TASK TO COMPLETE
Copy each line below that has "view".

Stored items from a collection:
◆ ◆ ◆ ◆
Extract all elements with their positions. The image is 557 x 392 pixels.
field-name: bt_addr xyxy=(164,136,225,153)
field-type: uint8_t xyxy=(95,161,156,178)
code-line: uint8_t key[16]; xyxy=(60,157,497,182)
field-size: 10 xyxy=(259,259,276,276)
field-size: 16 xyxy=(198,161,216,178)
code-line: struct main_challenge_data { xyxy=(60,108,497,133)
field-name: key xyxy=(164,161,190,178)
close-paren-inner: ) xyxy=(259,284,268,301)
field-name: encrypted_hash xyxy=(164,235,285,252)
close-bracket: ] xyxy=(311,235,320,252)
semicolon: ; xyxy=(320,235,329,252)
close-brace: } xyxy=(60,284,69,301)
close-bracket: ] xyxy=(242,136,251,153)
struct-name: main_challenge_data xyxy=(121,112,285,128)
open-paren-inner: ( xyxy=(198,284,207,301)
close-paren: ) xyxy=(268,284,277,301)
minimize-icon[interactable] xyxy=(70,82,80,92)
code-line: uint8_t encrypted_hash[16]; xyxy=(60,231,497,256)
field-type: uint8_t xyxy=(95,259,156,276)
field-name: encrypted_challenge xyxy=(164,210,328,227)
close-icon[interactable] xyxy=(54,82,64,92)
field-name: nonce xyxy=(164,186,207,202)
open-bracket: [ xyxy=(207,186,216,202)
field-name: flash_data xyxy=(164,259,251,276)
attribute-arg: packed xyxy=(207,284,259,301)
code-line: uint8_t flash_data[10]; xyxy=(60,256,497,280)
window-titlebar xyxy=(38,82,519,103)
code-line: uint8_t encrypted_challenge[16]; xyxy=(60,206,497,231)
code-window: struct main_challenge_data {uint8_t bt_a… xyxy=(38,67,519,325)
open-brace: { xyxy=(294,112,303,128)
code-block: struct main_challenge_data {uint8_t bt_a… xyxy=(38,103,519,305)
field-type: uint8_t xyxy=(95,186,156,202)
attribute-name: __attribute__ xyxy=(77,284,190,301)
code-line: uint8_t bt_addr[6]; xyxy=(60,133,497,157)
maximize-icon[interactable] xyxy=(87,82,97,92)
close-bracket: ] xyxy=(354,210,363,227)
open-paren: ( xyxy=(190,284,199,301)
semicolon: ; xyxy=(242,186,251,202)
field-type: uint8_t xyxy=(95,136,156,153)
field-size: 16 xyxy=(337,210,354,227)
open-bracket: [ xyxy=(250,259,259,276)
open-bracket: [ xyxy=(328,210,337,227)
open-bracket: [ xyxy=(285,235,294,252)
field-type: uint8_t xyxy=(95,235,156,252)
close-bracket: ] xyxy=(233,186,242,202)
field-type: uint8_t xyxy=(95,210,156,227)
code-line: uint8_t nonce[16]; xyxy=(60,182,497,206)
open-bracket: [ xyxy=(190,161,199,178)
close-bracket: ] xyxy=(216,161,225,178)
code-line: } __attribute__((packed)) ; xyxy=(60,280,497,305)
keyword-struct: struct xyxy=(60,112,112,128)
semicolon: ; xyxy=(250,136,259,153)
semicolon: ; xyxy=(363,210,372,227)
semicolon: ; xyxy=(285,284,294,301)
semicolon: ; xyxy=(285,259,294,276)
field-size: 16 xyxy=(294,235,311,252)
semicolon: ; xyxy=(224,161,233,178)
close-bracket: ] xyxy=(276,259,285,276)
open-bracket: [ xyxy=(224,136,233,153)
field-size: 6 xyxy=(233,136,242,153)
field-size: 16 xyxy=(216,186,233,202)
◆ ◆ ◆ ◆
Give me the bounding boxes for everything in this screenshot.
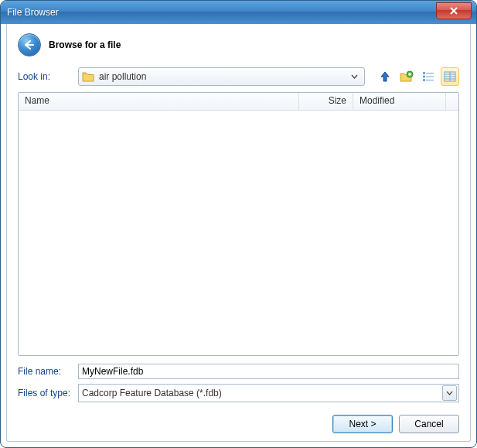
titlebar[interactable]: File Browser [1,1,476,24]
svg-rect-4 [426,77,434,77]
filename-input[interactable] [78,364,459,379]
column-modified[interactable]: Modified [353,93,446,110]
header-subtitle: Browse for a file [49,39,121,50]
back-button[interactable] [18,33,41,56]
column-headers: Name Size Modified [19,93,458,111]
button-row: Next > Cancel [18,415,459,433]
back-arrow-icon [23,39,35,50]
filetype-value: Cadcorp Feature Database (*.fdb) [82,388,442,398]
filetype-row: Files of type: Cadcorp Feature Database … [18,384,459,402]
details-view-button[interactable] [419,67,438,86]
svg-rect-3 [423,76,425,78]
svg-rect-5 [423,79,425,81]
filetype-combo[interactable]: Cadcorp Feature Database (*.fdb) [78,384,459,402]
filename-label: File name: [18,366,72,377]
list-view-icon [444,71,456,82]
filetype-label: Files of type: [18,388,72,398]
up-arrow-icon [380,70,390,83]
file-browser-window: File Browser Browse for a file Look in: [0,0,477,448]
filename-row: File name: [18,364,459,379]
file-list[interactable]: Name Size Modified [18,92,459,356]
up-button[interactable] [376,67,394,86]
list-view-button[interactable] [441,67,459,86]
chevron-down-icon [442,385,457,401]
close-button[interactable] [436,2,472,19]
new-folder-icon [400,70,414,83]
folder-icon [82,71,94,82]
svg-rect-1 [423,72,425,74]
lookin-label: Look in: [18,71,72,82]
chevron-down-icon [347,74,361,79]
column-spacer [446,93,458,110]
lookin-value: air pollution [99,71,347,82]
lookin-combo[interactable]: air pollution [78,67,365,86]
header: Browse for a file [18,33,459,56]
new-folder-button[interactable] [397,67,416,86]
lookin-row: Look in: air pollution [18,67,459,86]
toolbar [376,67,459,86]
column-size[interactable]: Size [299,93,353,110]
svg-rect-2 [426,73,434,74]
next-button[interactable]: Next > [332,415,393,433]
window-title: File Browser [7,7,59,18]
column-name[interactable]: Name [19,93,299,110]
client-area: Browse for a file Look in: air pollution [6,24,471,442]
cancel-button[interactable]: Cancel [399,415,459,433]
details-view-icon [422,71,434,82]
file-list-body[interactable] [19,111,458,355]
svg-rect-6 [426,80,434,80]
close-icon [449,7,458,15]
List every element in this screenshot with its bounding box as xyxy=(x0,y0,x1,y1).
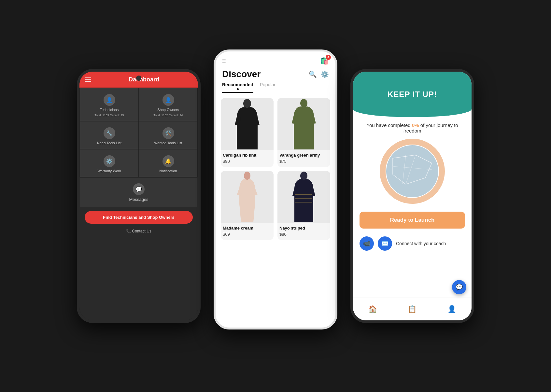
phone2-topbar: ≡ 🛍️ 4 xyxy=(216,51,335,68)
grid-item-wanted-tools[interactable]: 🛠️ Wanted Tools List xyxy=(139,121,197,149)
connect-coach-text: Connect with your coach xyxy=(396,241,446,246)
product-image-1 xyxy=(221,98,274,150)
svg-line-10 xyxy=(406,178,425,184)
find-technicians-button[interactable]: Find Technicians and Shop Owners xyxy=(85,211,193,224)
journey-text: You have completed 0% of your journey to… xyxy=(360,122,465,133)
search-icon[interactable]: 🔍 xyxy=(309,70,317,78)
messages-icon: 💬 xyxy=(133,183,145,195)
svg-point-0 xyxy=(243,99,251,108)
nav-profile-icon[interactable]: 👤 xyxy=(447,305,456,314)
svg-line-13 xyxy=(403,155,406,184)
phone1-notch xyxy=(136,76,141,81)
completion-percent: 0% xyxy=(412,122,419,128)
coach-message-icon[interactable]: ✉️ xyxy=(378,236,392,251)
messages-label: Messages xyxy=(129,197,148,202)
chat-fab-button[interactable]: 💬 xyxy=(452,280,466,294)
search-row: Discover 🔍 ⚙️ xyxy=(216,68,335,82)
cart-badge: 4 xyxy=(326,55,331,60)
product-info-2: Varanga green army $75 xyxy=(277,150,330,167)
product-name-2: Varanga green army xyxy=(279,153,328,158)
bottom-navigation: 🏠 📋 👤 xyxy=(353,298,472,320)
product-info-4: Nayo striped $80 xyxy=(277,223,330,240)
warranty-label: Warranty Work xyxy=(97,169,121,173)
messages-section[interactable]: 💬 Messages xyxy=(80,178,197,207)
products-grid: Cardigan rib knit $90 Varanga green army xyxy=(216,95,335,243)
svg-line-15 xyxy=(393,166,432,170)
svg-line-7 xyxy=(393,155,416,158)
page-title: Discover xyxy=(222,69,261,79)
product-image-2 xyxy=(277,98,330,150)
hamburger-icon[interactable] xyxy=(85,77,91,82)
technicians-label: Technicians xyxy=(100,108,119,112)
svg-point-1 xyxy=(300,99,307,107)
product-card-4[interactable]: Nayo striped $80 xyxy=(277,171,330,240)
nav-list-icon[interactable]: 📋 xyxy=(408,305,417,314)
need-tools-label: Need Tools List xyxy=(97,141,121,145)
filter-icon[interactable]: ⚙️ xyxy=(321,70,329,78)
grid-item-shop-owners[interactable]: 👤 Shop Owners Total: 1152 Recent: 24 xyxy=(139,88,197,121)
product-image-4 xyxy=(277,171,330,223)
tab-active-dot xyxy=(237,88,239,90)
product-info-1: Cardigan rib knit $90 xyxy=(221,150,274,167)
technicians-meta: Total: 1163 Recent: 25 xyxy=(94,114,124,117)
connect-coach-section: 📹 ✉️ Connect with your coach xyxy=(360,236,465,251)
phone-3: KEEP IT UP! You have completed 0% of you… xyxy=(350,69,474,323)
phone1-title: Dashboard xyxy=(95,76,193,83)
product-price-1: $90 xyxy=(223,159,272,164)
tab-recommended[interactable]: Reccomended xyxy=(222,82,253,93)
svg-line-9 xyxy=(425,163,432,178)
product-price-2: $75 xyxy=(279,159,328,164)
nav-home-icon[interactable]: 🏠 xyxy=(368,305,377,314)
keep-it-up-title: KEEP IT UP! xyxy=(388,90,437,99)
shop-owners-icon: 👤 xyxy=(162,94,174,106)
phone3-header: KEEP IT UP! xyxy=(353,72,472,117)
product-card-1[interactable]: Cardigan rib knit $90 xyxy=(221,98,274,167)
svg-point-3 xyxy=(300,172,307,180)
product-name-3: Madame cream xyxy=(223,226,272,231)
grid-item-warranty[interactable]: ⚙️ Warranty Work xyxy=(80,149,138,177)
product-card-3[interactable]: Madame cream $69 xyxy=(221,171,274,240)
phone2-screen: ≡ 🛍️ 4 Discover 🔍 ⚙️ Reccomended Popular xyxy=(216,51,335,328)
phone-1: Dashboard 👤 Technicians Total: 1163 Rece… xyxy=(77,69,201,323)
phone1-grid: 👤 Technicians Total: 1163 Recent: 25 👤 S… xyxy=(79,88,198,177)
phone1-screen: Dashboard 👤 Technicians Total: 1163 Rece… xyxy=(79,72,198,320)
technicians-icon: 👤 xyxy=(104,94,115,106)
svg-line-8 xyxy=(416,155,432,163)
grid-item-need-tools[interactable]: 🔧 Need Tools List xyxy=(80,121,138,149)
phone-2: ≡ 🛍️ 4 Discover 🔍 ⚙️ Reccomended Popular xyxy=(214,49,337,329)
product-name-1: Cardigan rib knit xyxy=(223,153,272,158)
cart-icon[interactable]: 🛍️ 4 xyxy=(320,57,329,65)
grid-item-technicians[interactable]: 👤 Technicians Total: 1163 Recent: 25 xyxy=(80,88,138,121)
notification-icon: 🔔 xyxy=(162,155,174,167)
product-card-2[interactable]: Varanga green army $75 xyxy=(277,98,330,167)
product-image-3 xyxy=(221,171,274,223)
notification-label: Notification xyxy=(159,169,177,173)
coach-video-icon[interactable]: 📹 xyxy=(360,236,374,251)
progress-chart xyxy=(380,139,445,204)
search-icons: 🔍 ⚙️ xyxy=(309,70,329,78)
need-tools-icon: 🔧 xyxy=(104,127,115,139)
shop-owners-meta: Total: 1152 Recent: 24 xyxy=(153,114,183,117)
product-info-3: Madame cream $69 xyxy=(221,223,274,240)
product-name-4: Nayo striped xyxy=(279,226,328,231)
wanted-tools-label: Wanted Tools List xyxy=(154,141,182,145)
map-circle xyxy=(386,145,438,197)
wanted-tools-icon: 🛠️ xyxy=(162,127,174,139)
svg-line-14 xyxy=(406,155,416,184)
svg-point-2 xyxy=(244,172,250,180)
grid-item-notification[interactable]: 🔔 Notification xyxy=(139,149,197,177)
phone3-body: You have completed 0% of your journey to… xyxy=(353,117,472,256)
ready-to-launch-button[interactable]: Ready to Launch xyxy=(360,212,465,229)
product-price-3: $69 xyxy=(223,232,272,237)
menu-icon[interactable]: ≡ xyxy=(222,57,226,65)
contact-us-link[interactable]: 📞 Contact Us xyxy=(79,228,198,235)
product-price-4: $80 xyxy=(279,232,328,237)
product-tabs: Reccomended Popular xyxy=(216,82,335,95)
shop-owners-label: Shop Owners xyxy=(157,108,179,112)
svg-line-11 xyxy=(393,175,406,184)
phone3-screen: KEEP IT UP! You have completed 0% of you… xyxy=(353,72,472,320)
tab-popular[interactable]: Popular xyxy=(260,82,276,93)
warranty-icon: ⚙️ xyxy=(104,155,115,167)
◆ ◆ ◆ ◆
YOUR SOLUTION
details-view-button[interactable] [419,67,438,86]
list-view-icon [444,71,456,82]
list-view-button[interactable] [441,67,459,86]
details-view-icon [422,71,434,82]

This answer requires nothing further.